Tool and Pipeline Justification

  • What empirical benchmarks (e.g., DREAM challenges, gold-standard gene lists, synthetic spike-ins) validate the accuracy of your tool?
  • Have you tested pipeline robustness under adversarial inputs, class imbalance, or corrupted labels?
  • What distributional, sparsity, or independence assumptions are required by your algorithm, and are they satisfied in your omics matrix?

Model Assumptions and Sensitivity

  • How are you assessing identifiability in the presence of multicollinearity, dropout, or latent variable structure?
  • Have you run diagnostic checks (e.g., residual plots, permutation tests, bootstrapped estimates) to evaluate model calibration and variance?
  • If model convergence fails or the optimization landscape is degenerate, how will you adapt your inference strategy?

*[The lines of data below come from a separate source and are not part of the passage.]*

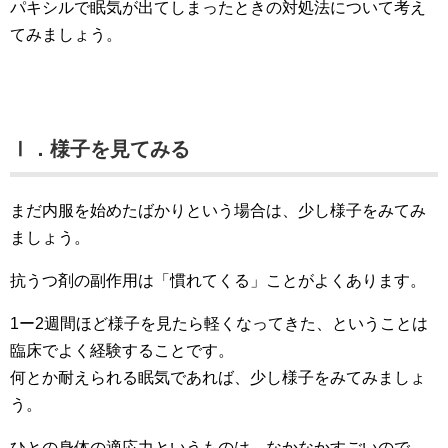
パキシルで眠気が出てしまったときの対処法について考え
てみましょう。
Ⅰ．様子を見てみる
まだ内服を始めたばかりという場合は、少し様子をみてみ
ましょう。
抗うつ剤の副作用は「慣れてくる」ことがよくあります。
1ー2週間ほど様子を見たら軽くなってきた、ということは
臨床でよく経験することです。
何とか耐えられる眠気であれば、少し様子をみてみましょ
う。
ひとの身体の適応力というものは、なかなかすごいので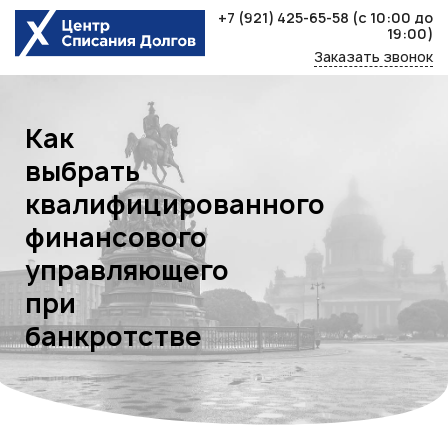
Skip
+7 (921) 425-65-58
(с 10:00 до
to
19:00)
content
Заказать звонок
Как
выбрать
квалифицированного
финансового
управляющего
при
банкротстве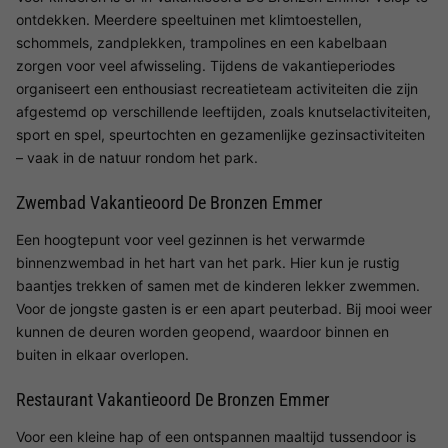
ontdekken. Meerdere speeltuinen met klimtoestellen,
schommels, zandplekken, trampolines en een kabelbaan
zorgen voor veel afwisseling. Tijdens de vakantieperiodes
organiseert een enthousiast recreatieteam activiteiten die zijn
afgestemd op verschillende leeftijden, zoals knutselactiviteiten,
sport en spel, speurtochten en gezamenlijke gezinsactiviteiten
– vaak in de natuur rondom het park.
Zwembad Vakantieoord De Bronzen Emmer
Een hoogtepunt voor veel gezinnen is het verwarmde
binnenzwembad in het hart van het park. Hier kun je rustig
baantjes trekken of samen met de kinderen lekker zwemmen.
Voor de jongste gasten is er een apart peuterbad. Bij mooi weer
kunnen de deuren worden geopend, waardoor binnen en
buiten in elkaar overlopen.
Restaurant Vakantieoord De Bronzen Emmer
Voor een kleine hap of een ontspannen maaltijd tussendoor is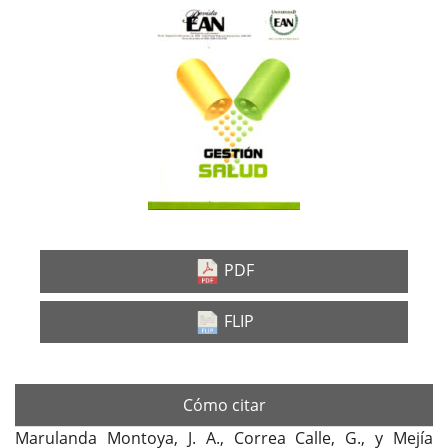
Barra
lateral
del
artículo
PDF
FLIP
Cómo citar
Marulanda Montoya, J. A., Correa Calle, G., y Mejía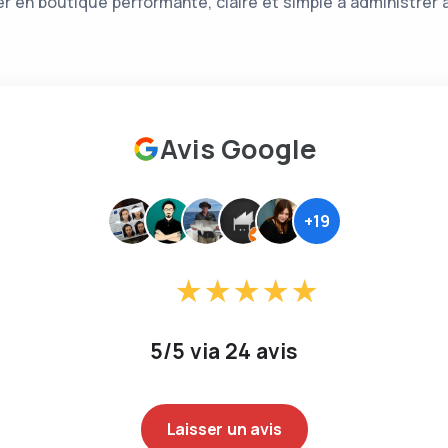
r en boutique performante, claire et simple à administrer 
Avis Google
+19
5/5 via 24 avis
Laisser un avis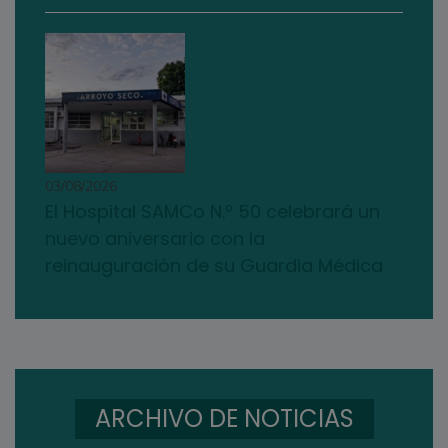
03/08/2026
El Hospital SAMCo N.º 50 celebrará un
nuevo aniversario con la
reinauguración de su Guardia Médica
ARCHIVO DE NOTICIAS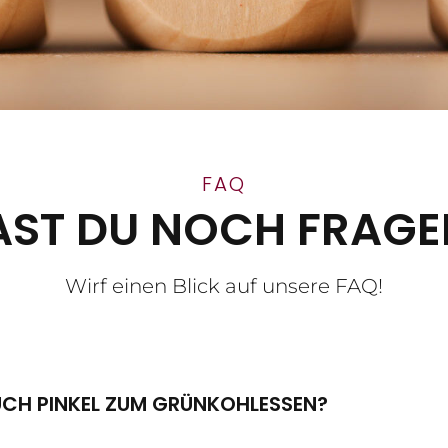
FAQ
AST DU NOCH FRAGE
Wirf einen Blick auf unsere FAQ!
UCH PINKEL ZUM GRÜNKOHLESSEN?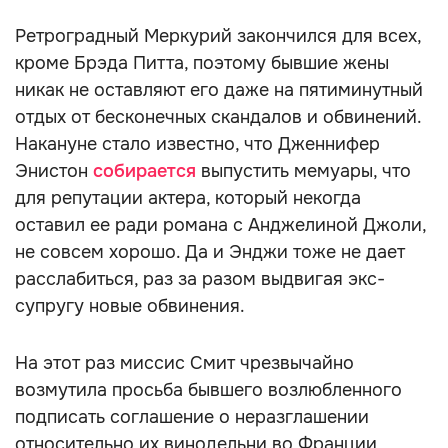
Ретроградный Меркурий закончился для всех,
кроме Брэда Питта, поэтому бывшие жены
никак не оставляют его даже на пятиминутный
отдых от бесконечных скандалов и обвинений.
Накануне стало известно, что Дженнифер
Энистон
собирается
выпустить мемуары, что
для репутации актера, который некогда
оставил ее ради романа с Анджелиной Джоли,
не совсем хорошо. Да и Энджи тоже не дает
расслабиться, раз за разом выдвигая экс-
супругу новые обвинения.
На этот раз миссис Смит чрезвычайно
возмутила просьба бывшего возлюбленного
подписать соглашение о неразглашении
относительно их винодельни во Франции,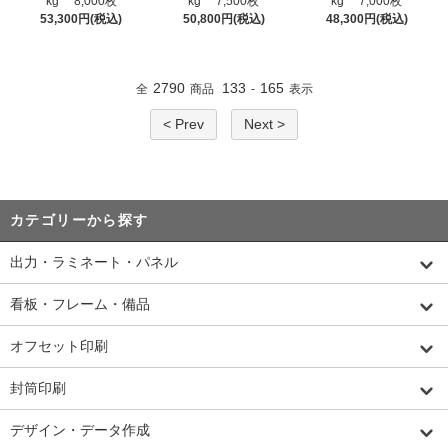
kg 8,000枚
kg 7,500枚
kg 7,000枚
53,300円(税込)
50,800円(税込)
48,300円(税込)
2790
133
165
全
商品
-
表示
< Prev
Next >
カテゴリーから探す
出力・ラミネート・パネル
看板・フレーム・備品
オフセット印刷
封筒印刷
デザイン・データ作成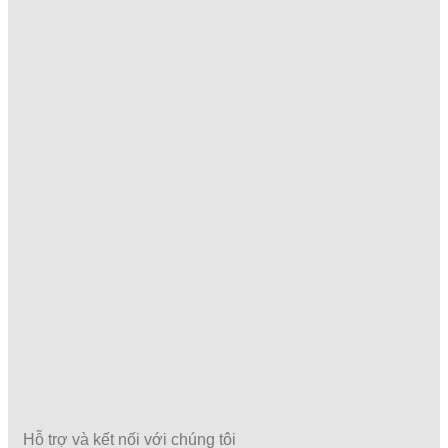
Hỗ trợ và kết nối với chúng tôi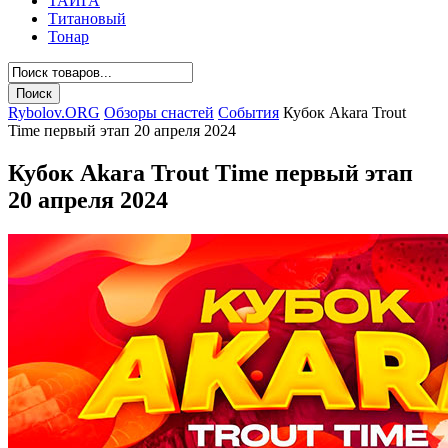
ТАЙГА
Титановый
Тонар
Rybolov.ORG
Обзоры снастей
События
Кубок Akara Trout
Time первый этап 20 апреля 2024
Кубок Akara Trout Time первый этап
20 апреля 2024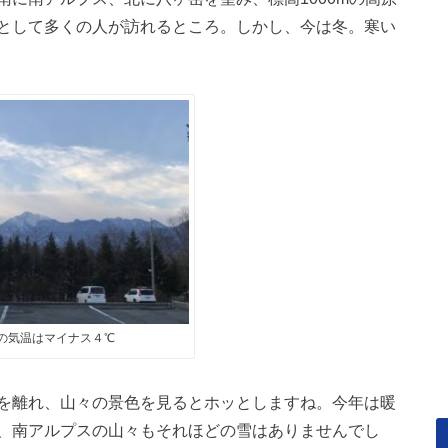
として多くの人が訪れるところ。しかし、今は冬。寒い
の気温はマイナス４℃
を離れ、山々の景色を見るとホッとしますね。今年は暖
、南アルプスの山々もそれほどの雪はありませんでし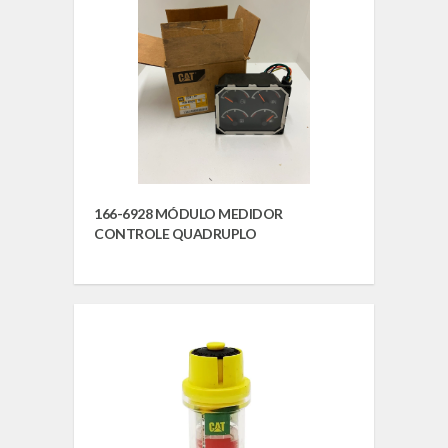
166-6928 MÓDULO MEDIDOR
CONTROLE QUADRUPLO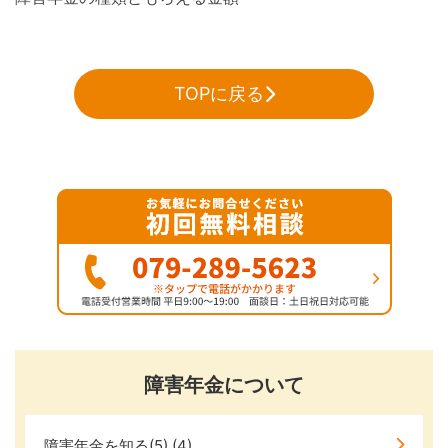
TOPに戻る
障害年金について
障害年金を知る(5)
(4)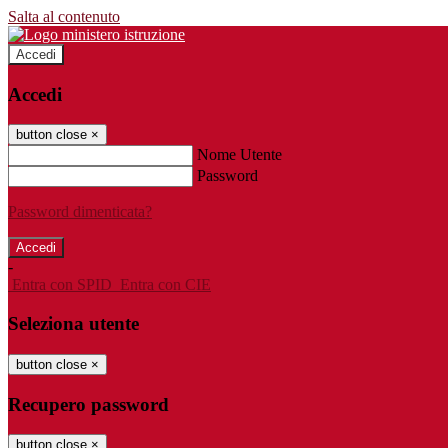
Salta al contenuto
Accedi
Accedi
button close
×
Nome Utente
Password
Password dimenticata?
-
Entra con SPID
Entra con CIE
Seleziona utente
button close
×
Recupero password
button close
×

Ethical and Practical Considerations

  • How does your sampling strategy risk underrepresenting ancestrally diverse, low-resource, or clinically complex populations?
  • Have you stratified performance metrics (e.g., AUC, F1, calibration error) by subgroup to assess algorithmic fairness?
  • What ethical review is required if your findings suggest prognostic or actionable results in patient subgroups?

Edge Case Scenarios

  • How will you interpret a gene module or signature that achieves high predictive accuracy but has no known biological annotation?
  • What if your key differential expression result replicates in only a subset of validation tissues or datasets?
  • Can you resolve conflicting evidence when one modality (e.g., expression) supports your hypothesis but another (e.g., methylation or proteomics) does not?
  • If your transcription factor inference identifies multiple regulators with overlapping binding sites, how will you prioritize them?

Broader Impact and Rigor

  • Which simplifying assumptions in variant interpretation, pathway enrichment, or transcription factor inference does your work relax or test?
  • What theoretical advance (e.g., improved causal graph structure, multi-omic fusion, dimensionality reduction) does your method provide?
  • How does your work contribute to reproducibility, scalability, or interpretability in computational biology pipelines?
  • Can you articulate how your findings advance mechanistic understanding, clinical translation, or therapeutic discovery in your field?

Backup and Contingency Plans

  • If a required omics dataset is deprecated, missing metadata, or withdrawn from dbGaP/GEO, what secondary datasets can you use?
  • Which preprocessing decisions (e.g., normalization, gene filtering, batch correction) are most sensitive in downstream outputs?
  • How will you interpret your results if your primary hypothesis is only weakly supported but exploratory findings are strong?
  • What alternative analyses (e.g., unsupervised clustering, pathway enrichment) can you pivot to if your primary model fails to converge?
  • If your primary tool fails to run on a critical dataset, what are your fallback options for analysis?